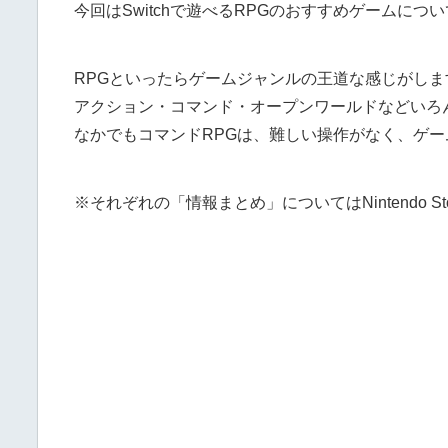
今回はSwitchで遊べるRPGのおすすめゲームにつ
RPGといったらゲームジャンルの王道な感じがしま
アクション・コマンド・オープンワールドなどいろ
なかでもコマンドRPGは、難しい操作がなく、ゲ
※それぞれの「情報まとめ」についてはNintendo 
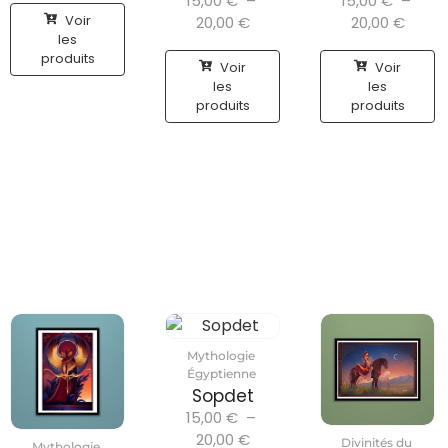
15,00
€
–
15,00
€
–
Voir
20,00
€
20,00
€
les
produits
Voir
Voir
les
les
produits
produits
Mythologie
Égyptienne
Sopdet
15,00
€
–
20,00
€
Divinités du
Mythologie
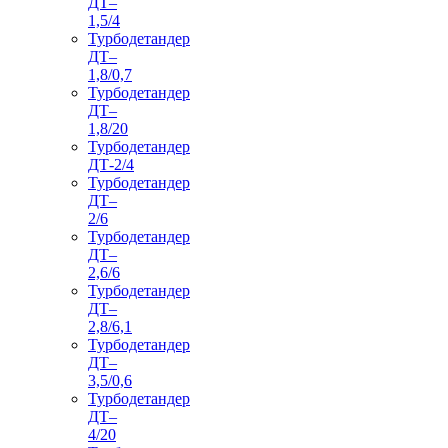
ДТ–
1,5/4
Турбодетандер
ДТ–
1,8/0,7
Турбодетандер
ДТ–
1,8/20
Турбодетандер
ДТ-2/4
Турбодетандер
ДТ–
2/6
Турбодетандер
ДТ–
2,6/6
Турбодетандер
ДТ–
2,8/6,1
Турбодетандер
ДТ–
3,5/0,6
Турбодетандер
ДТ–
4/20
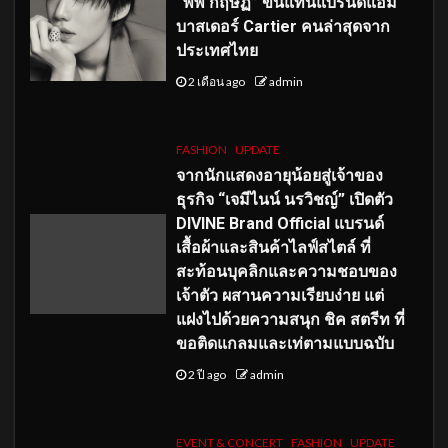
“พีพี กฤษฏ์” ขึ้นแท่นแบรนด์แอม
บาสเดอร์ Cartier คนล่าสุดจาก
ประเทศไทย
2 เดือน ago
admin
FASHION
UPDATE
จากนักแสดงอายุน้อยสู่เจ้าของ
ธุรกิจ “เจมีไนน์ นรวิชญ์” เปิดตัว
DIVINE Brand Official แบรนด์
เสื้อผ้าและสินค้าไลฟ์สไตล์ ที่
สะท้อนบุคลิกและความชอบของ
เจ้าตัว ผสานความเรียบง่าย แต่
แฝงไปด้วยความสนุก ชิค สตรีท ที่
ขอติดแกลมและเท่ตามแบบฉบับ
2 ปี ago
admin
EVENT & CONCERT
FASHION
UPDATE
──────
* **Activity**: Retype the entries above word for word, minus any images.

* **Exercise output**:
今回はSwitchで遊べるRPGのおすすめゲームにつ
RPGといったらゲームジャンルの王道な感じがしま
アクション・コマンド・オープンワールドなどいろ
なかでもコマンドRPGは、難しい操作がなく、ゲ
※それぞれの「情報まとめ」についてはNintendo 
15,00
€
–
15,00
€
–
Voir
20,00
€
20,00
€
les
produits
Voir
Voir
les
les
produits
produits
Mythologie
Égyptienne
Sopdet
15,00
€
–
20,00
€
Divinités du
Mythologie
ДТ–
1,5/4
Турбодетандер
ДТ–
1,8/0,7
Турбодетандер
ДТ–
1,8/20
Турбодетандер
ДТ-2/4
Турбодетандер
ДТ–
2/6
Турбодетандер
ДТ–
2,6/6
Турбодетандер
ДТ–
2,8/6,1
Турбодетандер
ДТ–
3,5/0,6
Турбодетандер
ДТ–
4/20
“พีพี กฤษฏ์” ขึ้นแท่นแบรนด์แอม
บาสเดอร์ Cartier คนล่าสุดจาก
ประเทศไทย
2 เดือน ago
admin
FASHION
UPDATE
จากนักแสดงอายุน้อยสู่เจ้าของ
ธุรกิจ “เจมีไนน์ นรวิชญ์” เปิดตัว
DIVINE Brand Official แบรนด์
เสื้อผ้าและสินค้าไลฟ์สไตล์ ที่
สะท้อนบุคลิกและความชอบของ
เจ้าตัว ผสานความเรียบง่าย แต่
แฝงไปด้วยความสนุก ชิค สตรีท ที่
ขอติดแกลมและเท่ตามแบบฉบับ
2 ปี ago
admin
EVENT & CONCERT
FASHION
UPDATE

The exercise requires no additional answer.